The central character here is Jesse Bentley, the youngest and frailest of five sons. He had left the farm at eighteen to become a scholar and eventually minister of the Presbyterian Church (here comes the Marilynne Robinson). His four older brothers are all killed in the Civil War and Jesse’s father calls him home to look after the farm. Jesse is convinced that God will speak to him, that his neighbors are Phillistines and that it is the Lord’s will that he own as much land as possible in the valley.

That religious faith, bordering on fanaticism, is offset by reality:

In the last fifty years a vast change has taken place in the lives of our people. A revolution has in fact taken place. The coming of industrialism, attended by all the roar and rattle of affairs, the shrill cries of millions of new voices that have come among us from overseas, the going and coming of trains, the growth of cities, the building of the interurban car lines that weave in and out of towns and past farmhouses, and now in these later days the coming of the automobiles has worked a tremendous change in the lives and in the habits of thought of our people in Mid-America.

Anderson makes few other references to that clash between the old, comfortable beliefs and the harsh new material reality, the thoughts that got turned into truths but are now seeming to be falsehoods. Yet they are present throughout the book and become more pressing as it moves to a close.

The structure of Winesburg, Ohio suggests that it could be regarded either as a short story collection or a novel. This reader definitely opts for the latter conclusion — the two concluding vignettes, the immensely powerful Death and beautifully structured Sophistication, effectively pull the many threads of the book together.

If Olive Kitteridge reminds readers of Winesburg, Ohio, there is a good reason why some of we Canadian readers have missed this book.
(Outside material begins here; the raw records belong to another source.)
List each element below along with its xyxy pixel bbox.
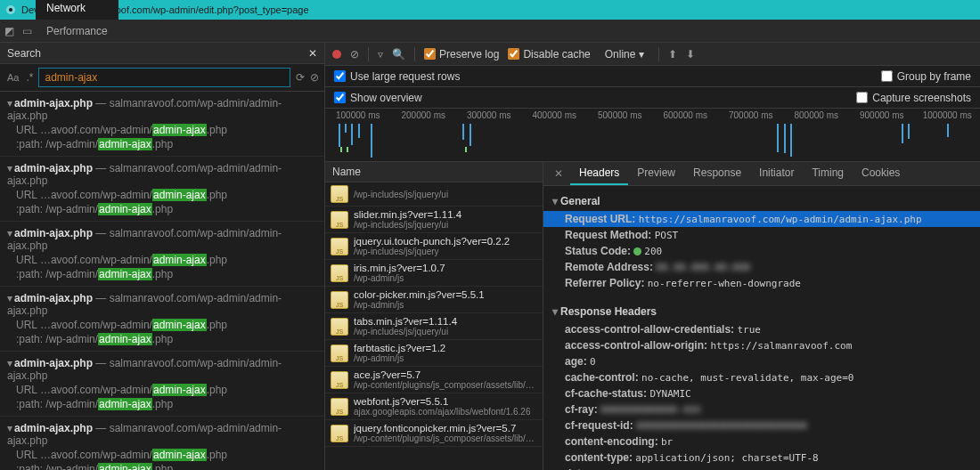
clear-icon[interactable]: ⊘ bbox=[350, 48, 359, 61]
chrome-icon bbox=[5, 4, 16, 15]
header-row: age: 0 bbox=[552, 353, 971, 369]
match-case-toggle[interactable]: Aa bbox=[5, 70, 20, 85]
network-request-row[interactable]: JSiris.min.js?ver=1.0.7/wp-admin/js bbox=[325, 260, 543, 287]
network-request-row[interactable]: JSjquery.ui.touch-punch.js?ver=0.2.2/wp-… bbox=[325, 233, 543, 260]
referrer-policy-row: Referrer Policy: no-referrer-when-downgr… bbox=[552, 275, 971, 291]
timeline-tick: 600000 ms bbox=[653, 110, 719, 120]
header-row: content-encoding: br bbox=[552, 434, 971, 450]
request-method-row: Request Method: POST bbox=[552, 227, 971, 243]
column-header-name[interactable]: Name bbox=[325, 162, 543, 182]
header-row: content-type: application/json; charset=… bbox=[552, 450, 971, 466]
disable-cache-checkbox[interactable]: Disable cache bbox=[508, 48, 590, 61]
search-input[interactable] bbox=[38, 68, 290, 87]
device-icon[interactable]: ▭ bbox=[18, 25, 36, 37]
js-file-icon: JS bbox=[331, 238, 348, 255]
js-file-icon: JS bbox=[331, 185, 348, 203]
network-request-row[interactable]: JScolor-picker.min.js?ver=5.5.1/wp-admin… bbox=[325, 287, 543, 313]
refresh-icon[interactable]: ⟳ bbox=[296, 71, 305, 84]
js-file-icon: JS bbox=[331, 318, 348, 336]
header-row: access-control-allow-credentials: true bbox=[552, 321, 971, 337]
search-icon[interactable]: 🔍 bbox=[392, 48, 405, 61]
timeline-tick: 100000 ms bbox=[325, 110, 391, 120]
search-results: ▾admin-ajax.php — salmanravoof.com/wp-ad… bbox=[0, 92, 324, 470]
request-details: ✕ HeadersPreviewResponseInitiatorTimingC… bbox=[543, 162, 980, 470]
screenshots-checkbox[interactable]: Capture screenshots bbox=[856, 92, 971, 104]
group-frame-checkbox[interactable]: Group by frame bbox=[881, 70, 971, 83]
timeline-tick: 300000 ms bbox=[456, 110, 522, 120]
window-titlebar: DevTools - salmanravoof.com/wp-admin/edi… bbox=[0, 0, 980, 20]
filter-icon[interactable]: ▿ bbox=[378, 48, 383, 61]
search-result[interactable]: ▾admin-ajax.php — salmanravoof.com/wp-ad… bbox=[0, 222, 324, 287]
network-request-row[interactable]: JSslider.min.js?ver=1.11.4/wp-includes/j… bbox=[325, 207, 543, 233]
header-row: access-control-allow-origin: https://sal… bbox=[552, 337, 971, 353]
search-result[interactable]: ▾admin-ajax.php — salmanravoof.com/wp-ad… bbox=[0, 92, 324, 157]
search-result[interactable]: ▾admin-ajax.php — salmanravoof.com/wp-ad… bbox=[0, 352, 324, 417]
preserve-log-checkbox[interactable]: Preserve log bbox=[424, 48, 499, 61]
section-response-headers[interactable]: ▾Response Headers bbox=[552, 305, 971, 318]
network-request-row[interactable]: JSace.js?ver=5.7/wp-content/plugins/js_c… bbox=[325, 367, 543, 393]
show-overview-checkbox[interactable]: Show overview bbox=[334, 92, 422, 104]
inspect-icon[interactable]: ◩ bbox=[0, 25, 18, 37]
js-file-icon: JS bbox=[331, 291, 348, 309]
status-code-row: Status Code: 200 bbox=[552, 243, 971, 259]
header-row: cf-request-id: 0000000000000000000000000… bbox=[552, 417, 971, 434]
header-row: date: Wed, 14 Oct 2020 13:53:20 GMT bbox=[552, 466, 971, 470]
search-label: Search bbox=[7, 47, 41, 60]
header-row: cf-ray: 0000000000000-XXX bbox=[552, 401, 971, 417]
timeline-overview[interactable]: 100000 ms200000 ms300000 ms400000 ms5000… bbox=[325, 109, 980, 162]
js-file-icon: JS bbox=[331, 398, 348, 416]
detail-tab-cookies[interactable]: Cookies bbox=[853, 162, 909, 185]
network-request-row[interactable]: JSjquery.fonticonpicker.min.js?ver=5.7/w… bbox=[325, 420, 543, 447]
timeline-tick: 200000 ms bbox=[391, 110, 457, 120]
tab-network[interactable]: Network bbox=[36, 0, 118, 20]
search-result[interactable]: ▾admin-ajax.php — salmanravoof.com/wp-ad… bbox=[0, 287, 324, 352]
js-file-icon: JS bbox=[331, 371, 348, 389]
network-options-2: Show overview Capture screenshots bbox=[325, 87, 980, 109]
network-request-list: Name JS/wp-includes/js/jquery/uiJSslider… bbox=[325, 162, 543, 470]
status-dot-icon bbox=[633, 247, 641, 255]
network-request-row[interactable]: JSfarbtastic.js?ver=1.2/wp-admin/js bbox=[325, 340, 543, 367]
close-details-icon[interactable]: ✕ bbox=[547, 167, 570, 180]
request-url-row: Request URL: https://salmanravoof.com/wp… bbox=[543, 211, 980, 227]
network-request-row[interactable]: JS/wp-includes/js/jquery/ui bbox=[325, 182, 543, 207]
detail-tab-preview[interactable]: Preview bbox=[628, 162, 684, 185]
timeline-tick: 500000 ms bbox=[587, 110, 653, 120]
network-toolbar: ⊘ ▿ 🔍 Preserve log Disable cache Online▾… bbox=[325, 43, 980, 66]
detail-tab-response[interactable]: Response bbox=[684, 162, 750, 185]
tab-performance[interactable]: Performance bbox=[36, 20, 118, 43]
large-rows-checkbox[interactable]: Use large request rows bbox=[334, 70, 460, 83]
detail-tab-headers[interactable]: Headers bbox=[570, 162, 628, 185]
regex-toggle[interactable]: .* bbox=[26, 71, 33, 84]
record-icon[interactable] bbox=[332, 50, 341, 59]
header-row: cache-control: no-cache, must-revalidate… bbox=[552, 369, 971, 385]
chevron-down-icon: ▾ bbox=[639, 48, 644, 61]
search-panel: Search ✕ Aa .* ⟳ ⊘ ▾admin-ajax.php — sal… bbox=[0, 43, 325, 470]
timeline-tick: 1000000 ms bbox=[915, 110, 981, 120]
clear-icon[interactable]: ⊘ bbox=[310, 71, 319, 84]
js-file-icon: JS bbox=[331, 344, 348, 362]
svg-point-1 bbox=[9, 8, 12, 12]
timeline-tick: 800000 ms bbox=[784, 110, 850, 120]
js-file-icon: JS bbox=[331, 425, 348, 442]
section-general[interactable]: ▾General bbox=[552, 195, 971, 207]
detail-tab-timing[interactable]: Timing bbox=[803, 162, 853, 185]
close-icon[interactable]: ✕ bbox=[308, 47, 317, 60]
timeline-tick: 700000 ms bbox=[718, 110, 784, 120]
search-result[interactable]: ▾admin-ajax.php — salmanravoof.com/wp-ad… bbox=[0, 157, 324, 222]
detail-tab-initiator[interactable]: Initiator bbox=[750, 162, 803, 185]
network-options: Use large request rows Group by frame bbox=[325, 66, 980, 87]
upload-icon[interactable]: ⬆ bbox=[668, 48, 677, 61]
header-row: cf-cache-status: DYNAMIC bbox=[552, 385, 971, 401]
throttling-select[interactable]: Online▾ bbox=[600, 48, 650, 61]
js-file-icon: JS bbox=[331, 211, 348, 229]
devtools-tabbar: ◩ ▭ ElementsConsoleSourcesNetworkPerform… bbox=[0, 20, 980, 43]
download-icon[interactable]: ⬇ bbox=[686, 48, 695, 61]
js-file-icon: JS bbox=[331, 264, 348, 282]
remote-address-row: Remote Address: 00.00.000.00:000 bbox=[552, 259, 971, 275]
search-result[interactable]: ▾admin-ajax.php — salmanravoof.com/wp-ad… bbox=[0, 417, 324, 470]
timeline-tick: 900000 ms bbox=[849, 110, 915, 120]
timeline-tick: 400000 ms bbox=[522, 110, 588, 120]
network-request-row[interactable]: JStabs.min.js?ver=1.11.4/wp-includes/js/… bbox=[325, 313, 543, 340]
network-request-row[interactable]: JSwebfont.js?ver=5.5.1ajax.googleapis.co… bbox=[325, 393, 543, 420]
While our American neighbors were being introduced to Anderson, we in Canada were being taught two similiar classics of our own literature, Who Has Seen The Wind by W.O. Mitchell and Sunshine Sketches of a Little Town by Stephen Leacock. They aren’t the same — Mitchell’s central character is younger, Leacock’s characters are more amusing than pathetic — but all three books very effectively explore the tensions, conflicts and dynamics of small town North America in the first half of the twentieth century. If you liked one, I think you would like all three.

And now I understand why Faulkner, Hemmingway, Wolfe, Steinbeck, Fante, Roth and Strout were so impressed. I am too.